**ACTIVITY**
Please set down only the lines below starting with the line with "Fale com o locutor" and going on through the line with "Limit Üzeri Tüm", verbatim and without pictures.
*** Begin section ***
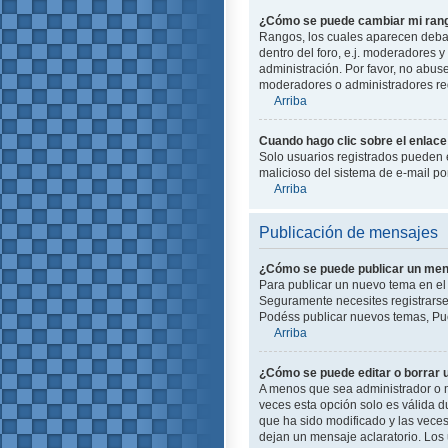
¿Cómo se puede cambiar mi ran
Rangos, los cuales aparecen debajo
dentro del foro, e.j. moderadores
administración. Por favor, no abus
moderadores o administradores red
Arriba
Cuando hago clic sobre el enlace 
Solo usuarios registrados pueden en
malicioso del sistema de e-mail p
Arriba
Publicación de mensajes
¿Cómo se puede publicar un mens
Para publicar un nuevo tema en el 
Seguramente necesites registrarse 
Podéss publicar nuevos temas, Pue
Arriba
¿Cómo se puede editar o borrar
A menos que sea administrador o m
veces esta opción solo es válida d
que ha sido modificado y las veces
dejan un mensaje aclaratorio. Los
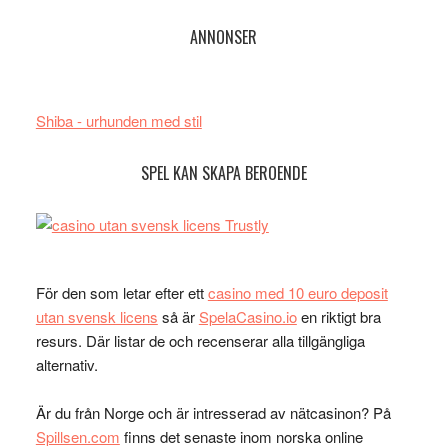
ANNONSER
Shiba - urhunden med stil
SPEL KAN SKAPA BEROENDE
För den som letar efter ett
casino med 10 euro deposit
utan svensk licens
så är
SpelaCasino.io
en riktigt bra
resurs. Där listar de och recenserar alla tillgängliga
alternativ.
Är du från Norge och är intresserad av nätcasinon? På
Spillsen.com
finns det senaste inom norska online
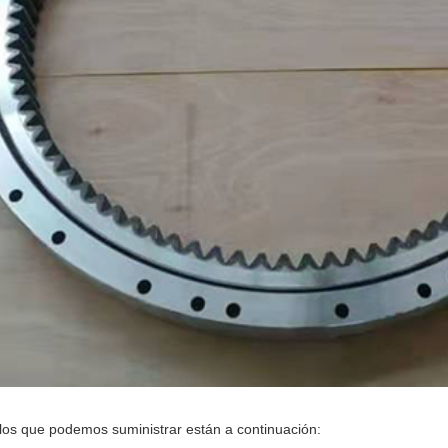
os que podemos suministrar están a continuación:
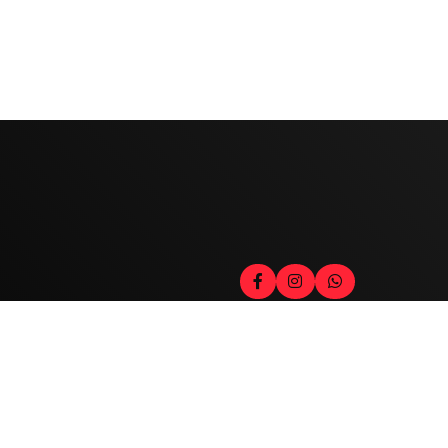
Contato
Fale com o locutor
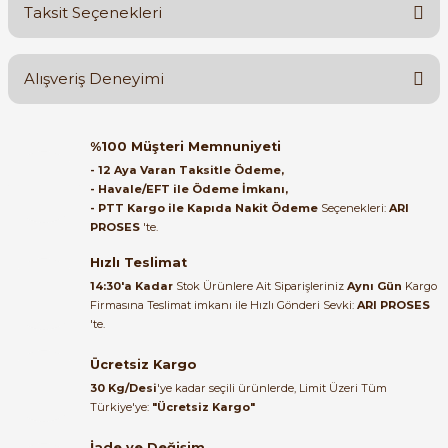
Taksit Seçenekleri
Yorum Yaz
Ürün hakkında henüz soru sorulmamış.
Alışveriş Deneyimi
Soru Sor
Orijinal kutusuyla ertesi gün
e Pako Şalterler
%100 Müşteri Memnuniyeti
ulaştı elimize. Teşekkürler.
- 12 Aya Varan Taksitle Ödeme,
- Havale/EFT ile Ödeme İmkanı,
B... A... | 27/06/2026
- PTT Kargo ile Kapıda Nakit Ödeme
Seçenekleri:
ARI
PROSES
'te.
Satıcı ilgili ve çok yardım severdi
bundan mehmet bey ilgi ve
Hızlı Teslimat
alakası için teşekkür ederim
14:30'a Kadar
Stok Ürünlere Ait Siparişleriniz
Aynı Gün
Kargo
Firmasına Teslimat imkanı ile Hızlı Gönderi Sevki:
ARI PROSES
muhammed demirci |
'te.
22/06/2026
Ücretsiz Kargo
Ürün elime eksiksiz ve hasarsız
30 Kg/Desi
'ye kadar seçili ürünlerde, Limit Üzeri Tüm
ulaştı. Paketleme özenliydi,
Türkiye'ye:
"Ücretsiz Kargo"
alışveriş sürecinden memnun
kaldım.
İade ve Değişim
*** End section ***
*** Begin section ***
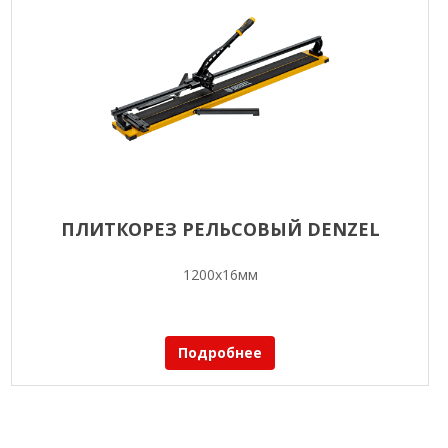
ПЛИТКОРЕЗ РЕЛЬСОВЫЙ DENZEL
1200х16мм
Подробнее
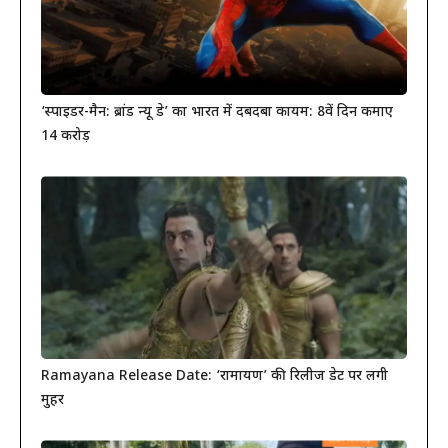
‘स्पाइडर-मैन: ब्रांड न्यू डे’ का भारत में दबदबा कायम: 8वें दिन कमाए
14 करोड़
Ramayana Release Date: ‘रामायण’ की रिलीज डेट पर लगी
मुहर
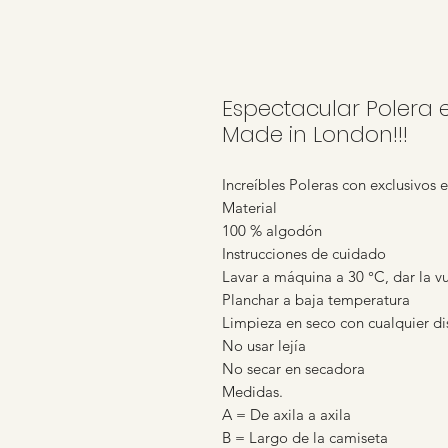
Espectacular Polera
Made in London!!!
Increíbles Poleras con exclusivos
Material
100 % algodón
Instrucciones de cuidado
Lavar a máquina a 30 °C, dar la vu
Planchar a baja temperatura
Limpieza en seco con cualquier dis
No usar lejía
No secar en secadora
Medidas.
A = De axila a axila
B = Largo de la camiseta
*** End section ***
*** Begin section ***
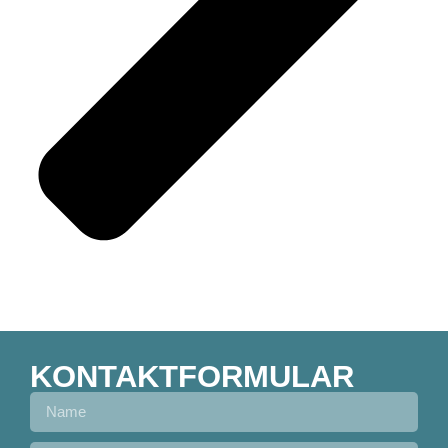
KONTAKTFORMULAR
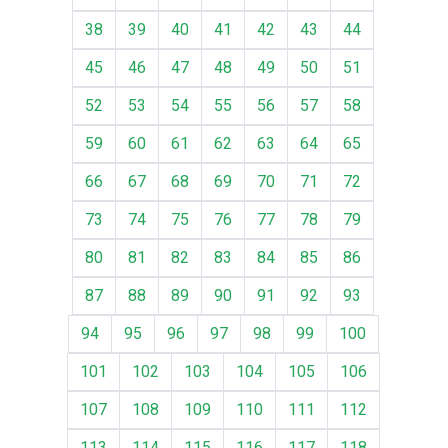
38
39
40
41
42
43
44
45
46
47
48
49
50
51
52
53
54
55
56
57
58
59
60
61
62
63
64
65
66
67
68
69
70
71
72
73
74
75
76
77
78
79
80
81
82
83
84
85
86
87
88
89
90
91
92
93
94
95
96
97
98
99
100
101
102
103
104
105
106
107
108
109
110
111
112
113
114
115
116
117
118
*** End section ***
**RESULT OF THIS EXERCISE**
Fale com o locutor
Taksit Seçenekleri
Yorum Yaz
Ürün hakkında henüz soru sorulmamış.
Alışveriş Deneyimi
Soru Sor
Orijinal kutusuyla ertesi gün
e Pako Şalterler
%100 Müşteri Memnuniyeti
ulaştı elimize. Teşekkürler.
- 12 Aya Varan Taksitle Ödeme,
- Havale/EFT ile Ödeme İmkanı,
B... A... | 27/06/2026
- PTT Kargo ile Kapıda Nakit Ödeme
Seçenekleri:
ARI
PROSES
'te.
Satıcı ilgili ve çok yardım severdi
bundan mehmet bey ilgi ve
Hızlı Teslimat
alakası için teşekkür ederim
14:30'a Kadar
Stok Ürünlere Ait Siparişleriniz
Aynı Gün
Kargo
Firmasına Teslimat imkanı ile Hızlı Gönderi Sevki:
ARI PROSES
muhammed demirci |
'te.
22/06/2026
Ücretsiz Kargo
Ürün elime eksiksiz ve hasarsız
30 Kg/Desi
'ye kadar seçili ürünlerde, Limit Üzeri Tüm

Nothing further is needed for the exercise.